Nicky Harman teaches technical translation at Imperial College, London, and translates modern Chinese novels in her spare time.
See also Paper Republic, a site of resources on Chinese literature for publishers and translators, which I believe she helped seet up.
Last year I read a novel translated by Nicky and published by the University of Hawaii Press, Banished! by Han Dong. Google Books has a bit on it.
I was persuaded to buy it at Arthur Probsthain last year by Mr Probsthain when I was stocking up on translations of classical Chinese novels. Banished! is a partly autobiographical account of banishment to the countryside during the Cultural Revolution. It is not strictly chronological. It starts with the family’s journey to the countryside and ends with what happened some years later, but in between the earlier story of the family is sketched in, and a number of thematically arranged chapters move from the more straightforward elements such as the choice of a village to go to, the journey to the village, and life there, to a variety of difficulties.
On the Google Books page, you can see the Notes on Translation, where Harman explains the use of terms like CultRev for the Cultural Revolution – which I found odd. I also wondered about using an exclamation mark in the title.

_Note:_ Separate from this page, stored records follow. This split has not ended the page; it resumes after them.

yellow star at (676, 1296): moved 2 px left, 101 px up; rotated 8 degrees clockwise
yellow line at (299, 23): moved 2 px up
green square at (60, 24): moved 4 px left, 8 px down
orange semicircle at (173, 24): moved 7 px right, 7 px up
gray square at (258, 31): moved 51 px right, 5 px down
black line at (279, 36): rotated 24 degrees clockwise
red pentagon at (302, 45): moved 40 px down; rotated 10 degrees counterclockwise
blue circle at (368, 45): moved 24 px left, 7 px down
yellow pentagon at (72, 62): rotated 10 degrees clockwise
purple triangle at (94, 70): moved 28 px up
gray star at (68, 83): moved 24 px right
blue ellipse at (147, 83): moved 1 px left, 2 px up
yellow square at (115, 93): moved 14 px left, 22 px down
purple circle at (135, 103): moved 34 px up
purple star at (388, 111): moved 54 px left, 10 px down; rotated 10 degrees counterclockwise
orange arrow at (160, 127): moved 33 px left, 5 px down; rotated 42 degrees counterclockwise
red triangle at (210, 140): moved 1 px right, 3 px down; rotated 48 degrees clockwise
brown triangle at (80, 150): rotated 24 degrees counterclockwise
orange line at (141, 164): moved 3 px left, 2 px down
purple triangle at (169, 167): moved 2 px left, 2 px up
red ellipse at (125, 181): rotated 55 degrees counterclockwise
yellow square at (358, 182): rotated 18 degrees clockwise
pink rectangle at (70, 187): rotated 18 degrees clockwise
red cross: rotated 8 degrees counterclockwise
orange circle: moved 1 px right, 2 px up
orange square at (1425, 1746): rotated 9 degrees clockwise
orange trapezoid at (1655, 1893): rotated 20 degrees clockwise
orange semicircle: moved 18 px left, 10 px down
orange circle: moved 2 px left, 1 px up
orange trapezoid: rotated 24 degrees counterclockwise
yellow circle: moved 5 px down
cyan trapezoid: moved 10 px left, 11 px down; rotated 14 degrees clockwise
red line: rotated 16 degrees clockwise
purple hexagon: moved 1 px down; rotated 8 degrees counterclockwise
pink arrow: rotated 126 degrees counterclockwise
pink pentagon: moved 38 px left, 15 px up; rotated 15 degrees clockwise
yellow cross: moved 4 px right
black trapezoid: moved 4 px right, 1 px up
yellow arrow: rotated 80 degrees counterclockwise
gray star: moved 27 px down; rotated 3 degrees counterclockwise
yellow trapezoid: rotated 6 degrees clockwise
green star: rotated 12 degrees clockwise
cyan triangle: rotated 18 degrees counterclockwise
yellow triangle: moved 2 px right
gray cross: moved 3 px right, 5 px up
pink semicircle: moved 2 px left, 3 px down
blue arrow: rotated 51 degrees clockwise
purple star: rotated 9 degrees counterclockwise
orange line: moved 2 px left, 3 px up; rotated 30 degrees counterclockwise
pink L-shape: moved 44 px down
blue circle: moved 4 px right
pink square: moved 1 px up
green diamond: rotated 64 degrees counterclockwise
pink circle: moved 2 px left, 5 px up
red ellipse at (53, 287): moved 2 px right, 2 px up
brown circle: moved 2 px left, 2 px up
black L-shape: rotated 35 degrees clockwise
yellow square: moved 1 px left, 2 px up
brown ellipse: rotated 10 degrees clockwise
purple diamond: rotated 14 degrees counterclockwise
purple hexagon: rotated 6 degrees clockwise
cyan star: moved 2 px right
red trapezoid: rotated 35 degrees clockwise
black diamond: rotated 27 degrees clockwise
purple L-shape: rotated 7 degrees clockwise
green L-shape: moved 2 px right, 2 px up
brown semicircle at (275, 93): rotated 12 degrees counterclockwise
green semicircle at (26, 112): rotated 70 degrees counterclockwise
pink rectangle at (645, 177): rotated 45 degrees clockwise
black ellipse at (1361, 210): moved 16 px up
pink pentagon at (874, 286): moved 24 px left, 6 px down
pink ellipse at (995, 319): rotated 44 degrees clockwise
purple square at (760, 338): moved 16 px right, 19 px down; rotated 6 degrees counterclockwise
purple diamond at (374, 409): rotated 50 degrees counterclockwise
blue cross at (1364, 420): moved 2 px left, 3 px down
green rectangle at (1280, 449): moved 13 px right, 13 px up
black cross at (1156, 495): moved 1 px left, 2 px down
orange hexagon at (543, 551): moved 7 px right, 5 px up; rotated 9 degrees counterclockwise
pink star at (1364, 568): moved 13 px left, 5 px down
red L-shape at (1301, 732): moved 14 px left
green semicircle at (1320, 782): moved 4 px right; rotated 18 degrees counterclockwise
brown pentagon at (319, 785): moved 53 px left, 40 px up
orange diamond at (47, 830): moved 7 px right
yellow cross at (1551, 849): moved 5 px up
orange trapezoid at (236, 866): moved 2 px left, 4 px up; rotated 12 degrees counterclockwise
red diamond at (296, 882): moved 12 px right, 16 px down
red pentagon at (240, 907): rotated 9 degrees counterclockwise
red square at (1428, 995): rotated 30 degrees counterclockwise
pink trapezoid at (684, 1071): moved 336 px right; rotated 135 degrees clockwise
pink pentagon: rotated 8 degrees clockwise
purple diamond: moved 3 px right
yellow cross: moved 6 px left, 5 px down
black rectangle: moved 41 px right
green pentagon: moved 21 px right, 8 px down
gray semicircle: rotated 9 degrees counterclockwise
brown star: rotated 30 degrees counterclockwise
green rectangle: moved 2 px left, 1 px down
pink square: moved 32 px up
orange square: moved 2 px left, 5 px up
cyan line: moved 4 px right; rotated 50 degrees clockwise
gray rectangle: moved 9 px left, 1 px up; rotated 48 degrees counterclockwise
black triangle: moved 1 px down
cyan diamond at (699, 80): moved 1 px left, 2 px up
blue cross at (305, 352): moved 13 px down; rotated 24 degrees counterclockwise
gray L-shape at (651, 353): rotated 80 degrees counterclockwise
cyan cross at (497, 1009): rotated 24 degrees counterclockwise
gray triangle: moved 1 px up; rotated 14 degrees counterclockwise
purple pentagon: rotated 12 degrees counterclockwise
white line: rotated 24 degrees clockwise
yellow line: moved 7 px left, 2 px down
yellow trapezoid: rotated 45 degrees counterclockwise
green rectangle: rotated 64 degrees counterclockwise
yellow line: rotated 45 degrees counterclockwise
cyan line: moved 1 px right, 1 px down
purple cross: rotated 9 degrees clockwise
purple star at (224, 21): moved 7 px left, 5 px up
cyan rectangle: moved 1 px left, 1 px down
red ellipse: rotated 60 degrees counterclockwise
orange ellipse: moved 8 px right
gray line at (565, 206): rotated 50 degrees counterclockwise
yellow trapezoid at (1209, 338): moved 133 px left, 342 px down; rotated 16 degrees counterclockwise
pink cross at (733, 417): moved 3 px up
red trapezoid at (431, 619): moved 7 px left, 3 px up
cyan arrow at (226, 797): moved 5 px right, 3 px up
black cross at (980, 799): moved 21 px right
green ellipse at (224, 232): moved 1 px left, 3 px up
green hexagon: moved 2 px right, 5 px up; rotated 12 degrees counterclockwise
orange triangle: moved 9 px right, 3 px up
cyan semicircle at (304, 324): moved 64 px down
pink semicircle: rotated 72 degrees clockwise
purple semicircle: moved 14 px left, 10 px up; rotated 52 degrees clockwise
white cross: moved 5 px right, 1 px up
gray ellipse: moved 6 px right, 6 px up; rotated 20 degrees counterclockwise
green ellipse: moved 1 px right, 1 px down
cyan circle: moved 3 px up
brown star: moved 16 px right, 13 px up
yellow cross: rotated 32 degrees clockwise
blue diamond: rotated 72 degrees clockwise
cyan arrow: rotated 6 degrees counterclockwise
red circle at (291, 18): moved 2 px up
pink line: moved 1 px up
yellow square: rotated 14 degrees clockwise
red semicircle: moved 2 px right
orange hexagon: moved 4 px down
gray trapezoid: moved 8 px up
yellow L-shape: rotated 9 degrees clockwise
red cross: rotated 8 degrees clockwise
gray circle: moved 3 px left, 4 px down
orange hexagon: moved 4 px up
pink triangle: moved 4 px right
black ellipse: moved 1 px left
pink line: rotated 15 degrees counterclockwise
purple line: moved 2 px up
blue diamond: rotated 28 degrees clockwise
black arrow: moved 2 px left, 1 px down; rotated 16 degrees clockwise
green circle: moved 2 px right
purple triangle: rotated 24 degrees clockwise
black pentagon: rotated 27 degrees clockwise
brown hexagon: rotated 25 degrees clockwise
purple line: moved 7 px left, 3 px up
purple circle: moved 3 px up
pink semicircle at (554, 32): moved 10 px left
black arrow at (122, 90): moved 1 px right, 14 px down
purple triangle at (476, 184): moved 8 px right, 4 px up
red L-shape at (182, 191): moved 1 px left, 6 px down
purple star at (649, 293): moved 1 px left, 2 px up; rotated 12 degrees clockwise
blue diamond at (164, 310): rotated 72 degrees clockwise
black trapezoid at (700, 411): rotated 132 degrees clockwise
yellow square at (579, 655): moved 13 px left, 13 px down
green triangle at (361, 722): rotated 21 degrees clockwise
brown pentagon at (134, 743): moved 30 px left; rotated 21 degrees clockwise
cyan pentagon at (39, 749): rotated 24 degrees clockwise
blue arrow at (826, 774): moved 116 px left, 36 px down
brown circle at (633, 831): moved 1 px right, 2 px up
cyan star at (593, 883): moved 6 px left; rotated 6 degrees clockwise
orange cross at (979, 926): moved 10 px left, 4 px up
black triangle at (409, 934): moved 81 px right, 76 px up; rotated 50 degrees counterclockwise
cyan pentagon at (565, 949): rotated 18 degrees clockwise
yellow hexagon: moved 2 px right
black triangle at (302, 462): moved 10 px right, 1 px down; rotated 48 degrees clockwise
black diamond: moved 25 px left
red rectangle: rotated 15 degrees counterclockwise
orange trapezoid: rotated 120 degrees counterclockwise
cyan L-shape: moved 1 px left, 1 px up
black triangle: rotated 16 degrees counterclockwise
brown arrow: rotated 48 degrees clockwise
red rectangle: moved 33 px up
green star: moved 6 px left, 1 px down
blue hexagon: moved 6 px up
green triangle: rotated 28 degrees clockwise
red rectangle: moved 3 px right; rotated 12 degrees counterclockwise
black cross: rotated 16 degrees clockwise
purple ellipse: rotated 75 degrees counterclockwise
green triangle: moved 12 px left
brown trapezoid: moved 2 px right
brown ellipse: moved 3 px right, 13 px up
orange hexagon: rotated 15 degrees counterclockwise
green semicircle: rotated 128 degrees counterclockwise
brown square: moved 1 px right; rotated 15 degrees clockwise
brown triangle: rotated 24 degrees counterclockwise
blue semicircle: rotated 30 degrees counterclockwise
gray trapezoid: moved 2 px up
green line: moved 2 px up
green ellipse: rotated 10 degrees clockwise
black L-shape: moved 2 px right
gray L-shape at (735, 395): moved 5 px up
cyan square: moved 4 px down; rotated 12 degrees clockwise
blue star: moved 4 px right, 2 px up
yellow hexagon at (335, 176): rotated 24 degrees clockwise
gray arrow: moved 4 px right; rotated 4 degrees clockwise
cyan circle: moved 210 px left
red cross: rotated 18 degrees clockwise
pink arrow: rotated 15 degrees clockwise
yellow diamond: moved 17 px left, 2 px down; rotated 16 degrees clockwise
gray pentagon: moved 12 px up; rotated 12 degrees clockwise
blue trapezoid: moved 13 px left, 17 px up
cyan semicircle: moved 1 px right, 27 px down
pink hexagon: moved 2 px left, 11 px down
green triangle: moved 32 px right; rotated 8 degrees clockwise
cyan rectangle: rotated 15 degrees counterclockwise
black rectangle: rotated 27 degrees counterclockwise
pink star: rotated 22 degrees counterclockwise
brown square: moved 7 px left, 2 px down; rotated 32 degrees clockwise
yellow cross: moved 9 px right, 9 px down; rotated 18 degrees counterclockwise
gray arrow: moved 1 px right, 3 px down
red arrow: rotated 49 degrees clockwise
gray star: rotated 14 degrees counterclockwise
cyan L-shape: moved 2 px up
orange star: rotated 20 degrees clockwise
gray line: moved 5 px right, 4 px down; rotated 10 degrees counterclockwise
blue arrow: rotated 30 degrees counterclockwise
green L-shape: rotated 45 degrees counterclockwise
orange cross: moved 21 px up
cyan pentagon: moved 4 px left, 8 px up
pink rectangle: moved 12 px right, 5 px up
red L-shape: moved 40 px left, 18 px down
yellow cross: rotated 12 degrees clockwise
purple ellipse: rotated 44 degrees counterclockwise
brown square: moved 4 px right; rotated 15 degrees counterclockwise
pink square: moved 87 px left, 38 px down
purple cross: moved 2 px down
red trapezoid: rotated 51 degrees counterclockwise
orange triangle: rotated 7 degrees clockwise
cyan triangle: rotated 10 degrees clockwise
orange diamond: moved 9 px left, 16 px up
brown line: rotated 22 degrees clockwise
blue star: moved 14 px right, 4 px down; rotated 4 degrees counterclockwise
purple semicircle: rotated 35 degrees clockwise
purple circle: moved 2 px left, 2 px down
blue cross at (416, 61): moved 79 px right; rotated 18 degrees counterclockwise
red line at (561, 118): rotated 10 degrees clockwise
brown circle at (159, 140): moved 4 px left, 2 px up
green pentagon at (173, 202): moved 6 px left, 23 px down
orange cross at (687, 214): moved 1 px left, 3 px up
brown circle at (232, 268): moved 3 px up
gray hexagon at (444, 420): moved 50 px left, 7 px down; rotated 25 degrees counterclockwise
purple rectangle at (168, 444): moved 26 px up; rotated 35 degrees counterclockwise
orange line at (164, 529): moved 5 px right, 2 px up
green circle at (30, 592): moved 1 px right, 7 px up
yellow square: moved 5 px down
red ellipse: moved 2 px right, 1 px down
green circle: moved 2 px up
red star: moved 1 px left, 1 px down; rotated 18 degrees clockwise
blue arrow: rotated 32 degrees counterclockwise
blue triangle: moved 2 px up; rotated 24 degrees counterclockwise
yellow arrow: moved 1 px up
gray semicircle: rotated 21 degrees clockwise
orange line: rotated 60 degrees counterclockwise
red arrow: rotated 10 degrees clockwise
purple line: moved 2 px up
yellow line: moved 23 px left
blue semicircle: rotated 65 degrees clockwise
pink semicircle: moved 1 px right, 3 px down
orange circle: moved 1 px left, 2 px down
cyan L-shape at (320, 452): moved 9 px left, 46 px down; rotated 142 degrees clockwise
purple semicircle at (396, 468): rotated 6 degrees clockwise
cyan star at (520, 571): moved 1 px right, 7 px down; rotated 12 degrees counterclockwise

The novel gives a very detailed account of what the village was like, how the family planned to survive (the father’s first plan was to Strike Root, to settle the family in the village as that might be the best they could hope, and Strike Root was the meaning of the original Chinese title). It also describes the various ways people had of dealing with the Cultural Revolution and banishment, whatever their position in society. One chapter traces the history of the family’s four dogs, at least three of whom were eaten by the villagers, partly because they were better fed than most dogs. The author does not condemn the characters. He gives a rather descriptive view of life during the Cultural Revolution, through which the suffering gradually appears.
The villagers were consumed with envy at first when they saw the Taos feeding meat to their dog. Then they relaxed. They actually hoped that the Taos would fatten him up even more, into delicious dog meat. Patch was converting the Taos’ meals into food that they could eat. They had already found out that the Taos did not eat dog meat, especially not Patch’s meat (they quite understood this). But dogs were there to be eaten. If he were not, it would be a waste of a nice, fat dog.
Anyway, Google Books now allows you to read the beginning.
I had also read K – The Art of Love by Hong Ying, which I didn’t realize till now that Harman had translated. It was based on Julian Bell’s relationship with a married Chinese woman in the 1930s – see Wikipedia.